_EXERCISE INSTRUCTIONS_:
Search the material below for the string "sangat". Return every line that holds it.

-----

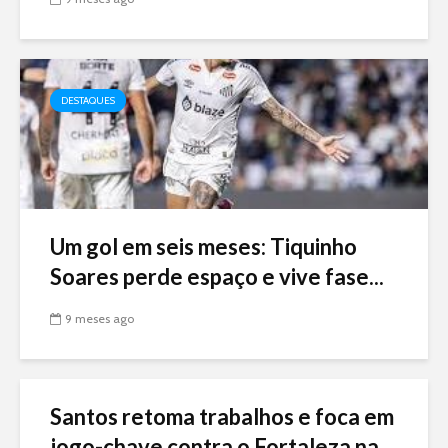
DESTAQUES
Um gol em seis meses: Tiquinho
Soares perde espaço e vive fase...
9 meses ago
Santos retoma trabalhos e foca em
jogo-chave contra o Fortaleza na...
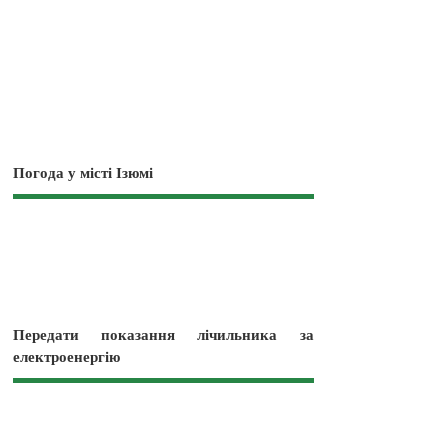
Погода у місті Ізюмі
Передати показання лічильника за
електроенергію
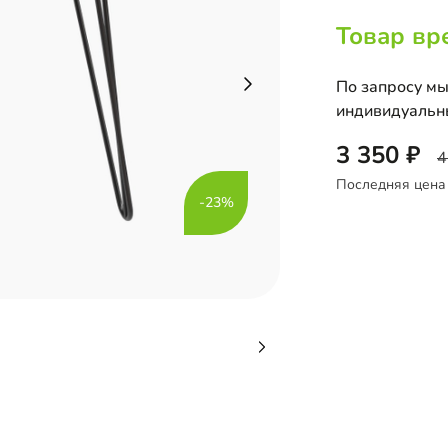
Товар вр
По запросу мы
индивидуальн
3 350
4
Последняя цена
-23%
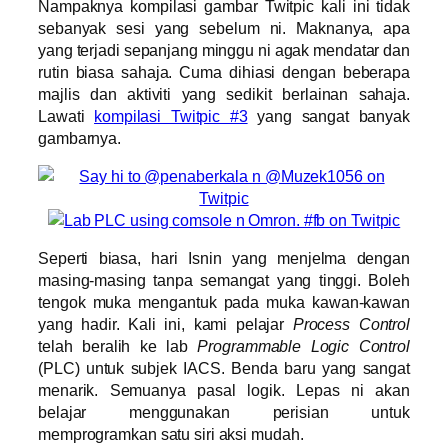
Nampaknya kompilasi gambar Twitpic kali ini tidak
sebanyak sesi yang sebelum ni. Maknanya, apa
yang terjadi sepanjang minggu ni agak mendatar dan
rutin biasa sahaja. Cuma dihiasi dengan beberapa
majlis dan aktiviti yang sedikit berlainan sahaja.
Lawati
kompilasi Twitpic #3
yang sangat banyak
gambarnya.
Seperti biasa, hari Isnin yang menjelma dengan
masing-masing tanpa semangat yang tinggi. Boleh
tengok muka mengantuk pada muka kawan-kawan
yang hadir. Kali ini, kami pelajar
Process Control
telah beralih ke lab
Programmable Logic Control
(PLC) untuk subjek IACS. Benda baru yang sangat
menarik. Semuanya pasal logik. Lepas ni akan
belajar menggunakan perisian untuk
memprogramkan satu siri aksi mudah.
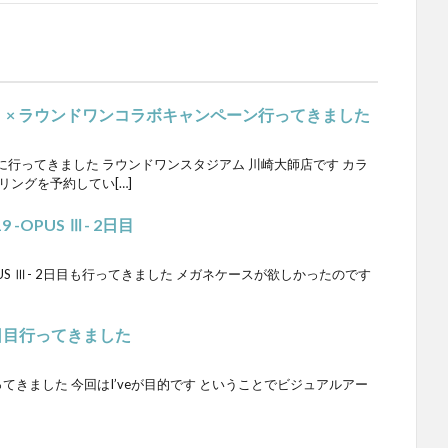
 -』× ラウンドワンコラボキャンペーン行ってきました
行ってきました ラウンドワンスタジアム 川崎大師店です カラ
リングを予約してい[…]
19 -OPUS Ⅲ- 2日目
019 -OPUS Ⅲ- 2日目も行ってきました メガネケースが欲しかったのです
1日目行ってきました
行ってきました 今回はI’veが目的です ということでビジュアルアー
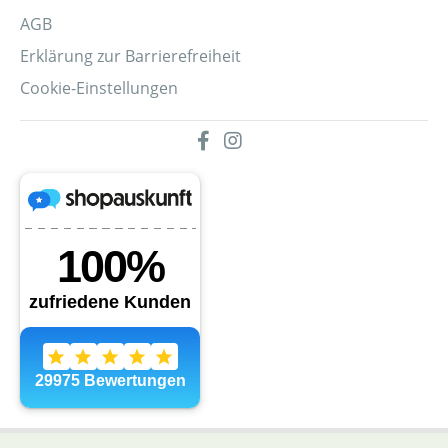
AGB
Erklärung zur Barrierefreiheit
Cookie-Einstellungen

-----

_OUTPUT FOR THIS EXERCISE_:
yang sangat banyak
(PLC) untuk subjek IACS. Benda baru yang sangat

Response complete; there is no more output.